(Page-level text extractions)
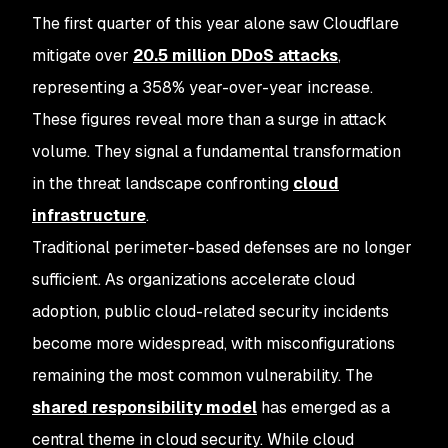
The first quarter of this year alone saw Cloudflare
mitigate over
20.5 million DDoS attacks
,
representing a 358% year-over-year increase.
These figures reveal more than a surge in attack
volume. They signal a fundamental transformation
in the threat landscape confronting
cloud
infrastructure
.
Traditional perimeter-based defenses are no longer
sufficient. As organizations accelerate cloud
adoption, public cloud-related security incidents
become more widespread, with misconfigurations
remaining the most common vulnerability. The
shared responsibility model
has emerged as a
central theme in cloud security. While cloud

**Task**
Every line holding the string "security" should be copied here, so please find those lines in the data.

**Output**
adoption, public cloud-related security incidents
central theme in cloud security. While cloud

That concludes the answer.